- Born: Brooklyn, New York, US
- Education: Temple University Brown University
- Awards: Whipple Award (2007)
- Scientific career
- Fields: Planetary science
- Workplaces: Washington University in St. Louis
- Thesis: (1975)
- Doctoral advisor: Thomas A. Mutch
- Notable students: Bethany Ehlmann Sarah Stewart Johnson

= Raymond Arvidson =

Professor of Earth and Planetary Sciences

Raymond E. Arvidson is the James S. McDonnell Distinguished University Professor Emeritus in the Department of Earth, Environmental, and Planetary Sciences at Washington University in St. Louis. He is best known for his contributions to NASA missions to Mars, including as deputy director of the Mars Exploration Rovers.

== Education and career ==
Born in Brooklyn, New York, Arvidson moved with his family at the age of five to the Williamstown section of Monroe Township, Gloucester County, New Jersey, after his father's death and his mother's remarriage. Arvidson attended Williamstown High School, graduating in 1965. He earned a bachelor's degree in geology from Temple University in 1969, as well as his M.S. in 1971 and Ph.D. in 1975 from Brown University under the supervision of Thomas Mutch. He was the first person in his family to graduate from high school.

Arvidson became an assistant professor at Washington University in St. Louis in 1974 and received promotions to full professor in 1984 and to McDonnell Distinguished Professor in 1998. He has served as chair of the Earth and Planetary Sciences Department in Arts and Sciences at Washington University in St. Louis. Arvidson "has been instrumental in developing and implementing both orbital and landed missions to the planets." He has received four NASA Public Service Medals and the Whipple Award of the American Geophysical Union. He is a fellow of the Geological Society of America and the American Geophysical Union.

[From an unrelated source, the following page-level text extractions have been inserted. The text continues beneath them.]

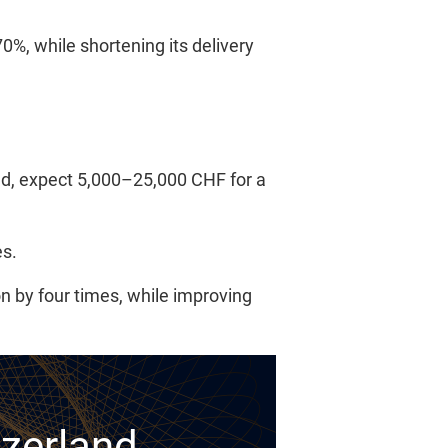
%, while shortening its delivery
and, expect 5,000–25,000 CHF for a
es.
n by four times, while improving
tzerland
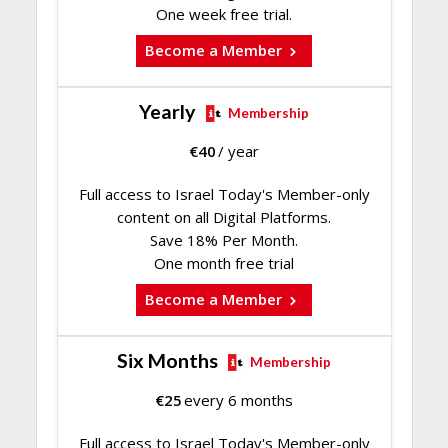
One week free trial.
Become a Member
Yearly
Membership
€
40
/ year
Full access to Israel Today's Member-only
content on all Digital Platforms.
Save 18% Per Month.
One month free trial
Become a Member
Six Months
Membership
€
25
every 6 months
Full access to Israel Today's Member-only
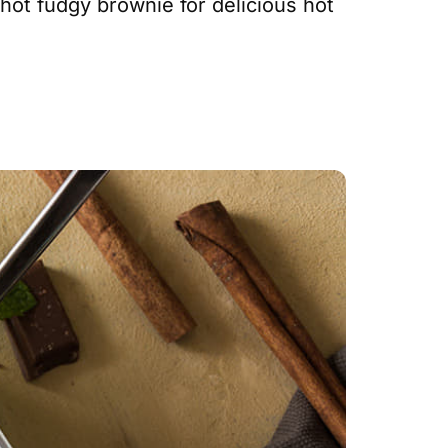
hot fudgy brownie for delicious hot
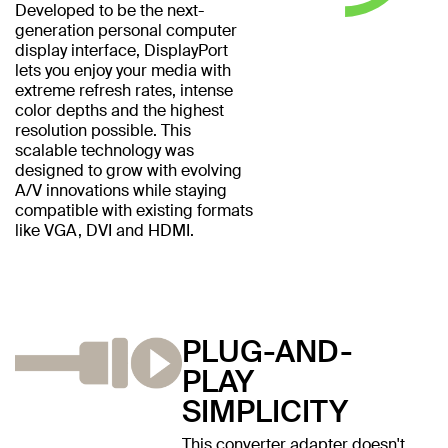
Developed to be the next-
generation personal computer
display interface, DisplayPort
lets you enjoy your media with
extreme refresh rates, intense
color depths and the highest
resolution possible. This
scalable technology was
designed to grow with evolving
A/V innovations while staying
compatible with existing formats
like VGA, DVI and HDMI.
PLUG-AND-
PLAY
SIMPLICITY
This converter adapter doesn't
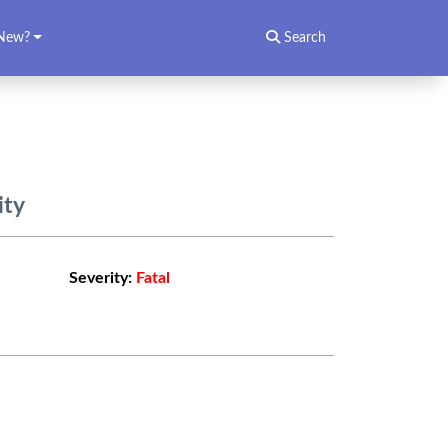
New?
Search
ity
Severity:
Fatal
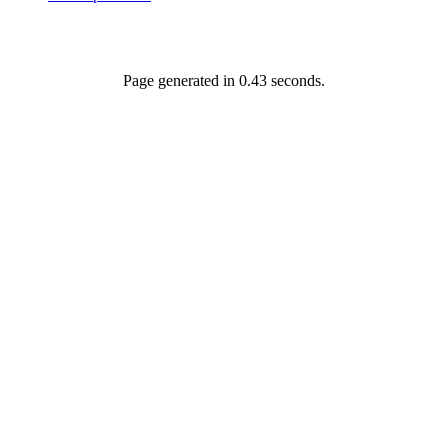
Page generated in 0.43 seconds.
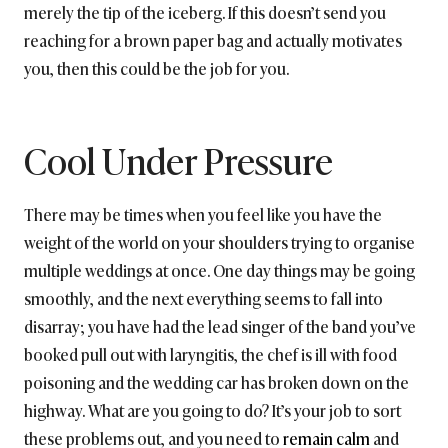
merely the tip of the iceberg. If this doesn’t send you
reaching for a brown paper bag and actually motivates
you, then this could be the job for you.
Cool Under Pressure
There may be times when you feel like you have the
weight of the world on your shoulders trying to organise
multiple weddings at once. One day things may be going
smoothly, and the next everything seems to fall into
disarray; you have had the lead singer of the band you’ve
booked pull out with laryngitis, the chef is ill with food
poisoning and the wedding car has broken down on the
highway. What are you going to do? It’s your job to sort
these problems out, and you need to
remain calm
and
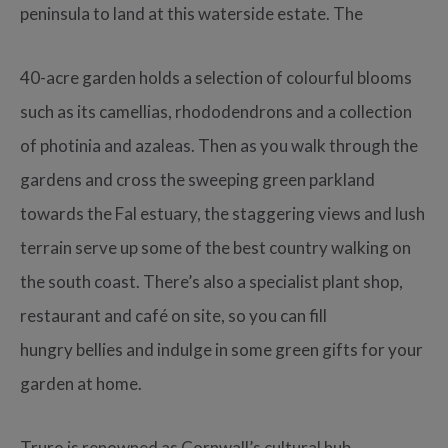
peninsula to land at this waterside estate. The
40-acre garden holds a selection of colourful blooms
such as its camellias, rhododendrons and a collection
of photinia and azaleas. Then as you walk through the
gardens and cross the sweeping green parkland
towards the Fal estuary, the staggering views and lush
terrain serve up some of the best country walking on
the south coast. There’s also a specialist plant shop,
restaurant and café on site, so you can fill
hungry bellies and indulge in some green gifts for your
garden at home.
Truro is renowned as Cornwall’s cultural hub,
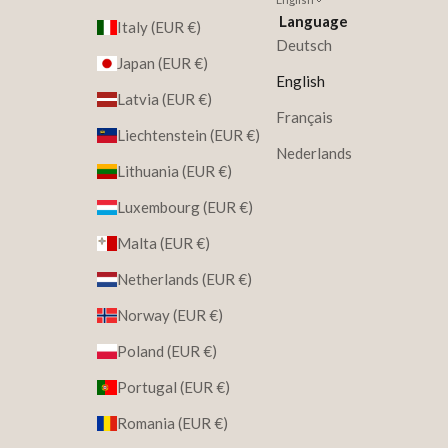
Language
Italy (EUR €)
Deutsch
Japan (EUR €)
English
Latvia (EUR €)
Français
Liechtenstein (EUR €)
Nederlands
Lithuania (EUR €)
Luxembourg (EUR €)
Malta (EUR €)
Netherlands (EUR €)
Norway (EUR €)
Poland (EUR €)
Portugal (EUR €)
Romania (EUR €)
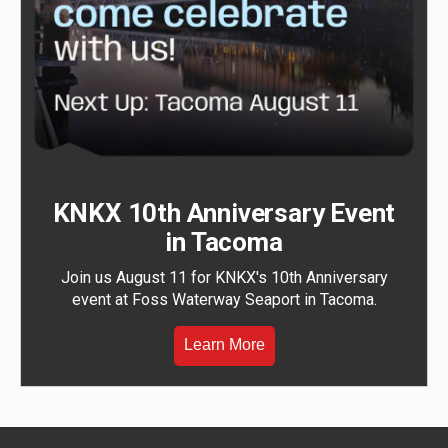
KNKX 10th Anniversary Event
in Tacoma
Join us August 11 for KNKX's 10th Anniversary
event at Foss Waterway Seaport in Tacoma.
Learn More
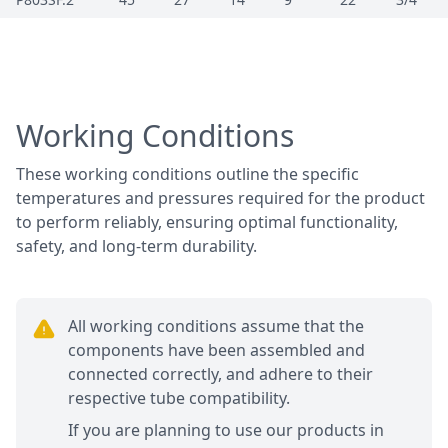
Working Conditions
These working conditions outline the specific
temperatures and pressures required for the product
to perform reliably, ensuring optimal functionality,
safety, and long-term durability.
All working conditions assume that the
components have been assembled and
connected correctly, and adhere to their
respective tube compatibility.
If you are planning to use our products in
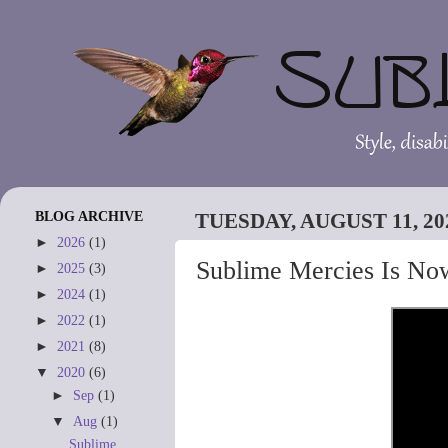
BLOG ARCHIVE
TUESDAY, AUGUST 11, 20
►
2026
(1)
Sublime Mercies Is No
►
2025
(3)
►
2024
(1)
►
2022
(1)
►
2021
(8)
▼
2020
(6)
►
Sep
(1)
▼
Aug
(1)
Sublime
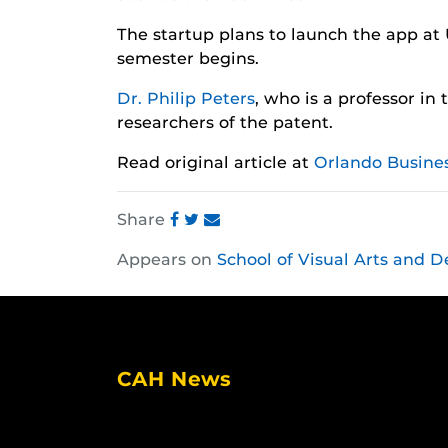
The startup plans to launch the app at 
semester begins.
Dr. Philip Peters
, who is a professor in
researchers of the patent.
Read original article at
Orlando Busines
Share
Share
Share
Share
Appears on
School of Visual Arts and D
this
this
this
post
post
post
on
on
on
Facebook
Twitter
Instagram
CAH News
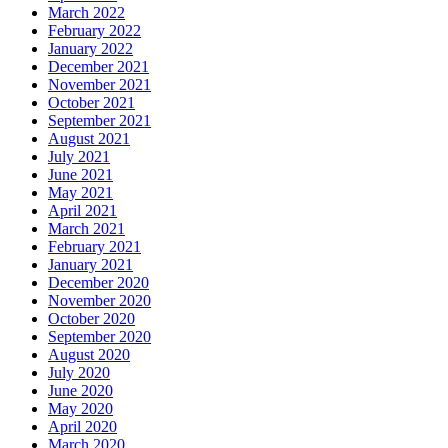
March 2022
February 2022
January 2022
December 2021
November 2021
October 2021
September 2021
August 2021
July 2021
June 2021
May 2021
April 2021
March 2021
February 2021
January 2021
December 2020
November 2020
October 2020
September 2020
August 2020
July 2020
June 2020
May 2020
April 2020
March 2020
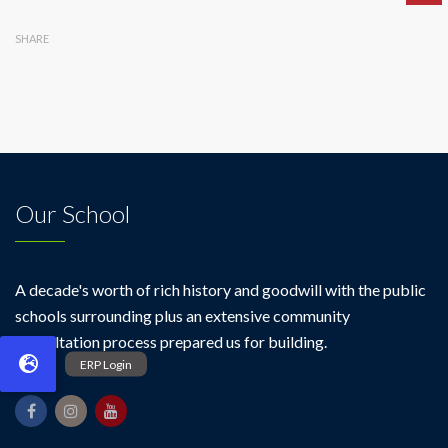
SHARE
Our School
A decade's worth of rich history and goodwill with the public
schools surrounding plus an extensive community
consultation process prepared us for building.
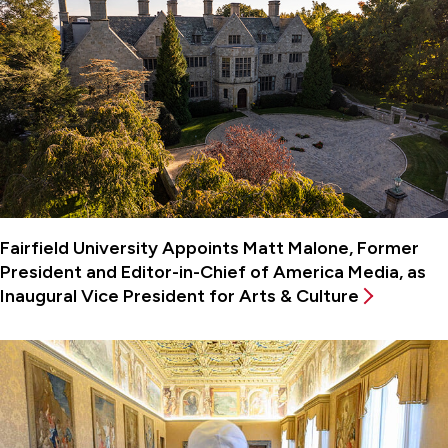
Fairfield University Appoints Matt Malone, Former
President and Editor-in-Chief of America Media, as
Inaugural Vice President for Arts & Culture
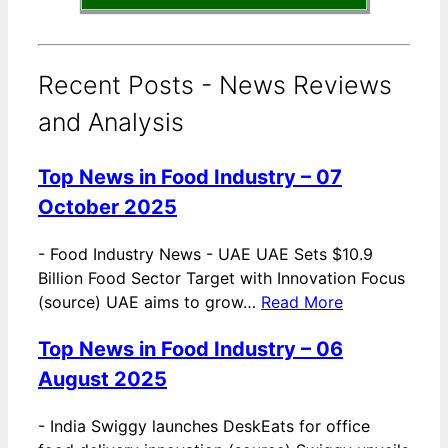
Recent Posts - News Reviews
and Analysis
Top News in Food Industry – 07
October 2025
-
Food Industry News - UAE UAE Sets $10.9
Billion Food Sector Target with Innovation Focus
(source) UAE aims to grow…
Read More
Top News in Food Industry – 06
August 2025
-
India Swiggy launches DeskEats for office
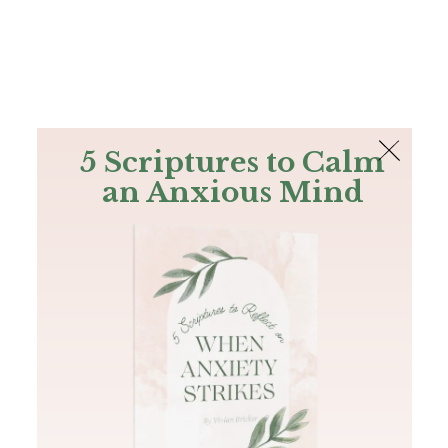
The Bible
PLUS
Join PLUS
Log In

Minor planet 397278 is named after Arvidson.

== Teaching and mentoring ==
Arvidson has received a number of teaching and advising awards, including Advisor of the Year, Student Union Professor of the Year, and the Outstanding Graduate Faculty Member Award from Washington University, as well as the Missouri Governor's Award for Excellence in Teaching. He directed the Pathfinder Program in Environmental Sustainability at Washington University, which had many notable alumni.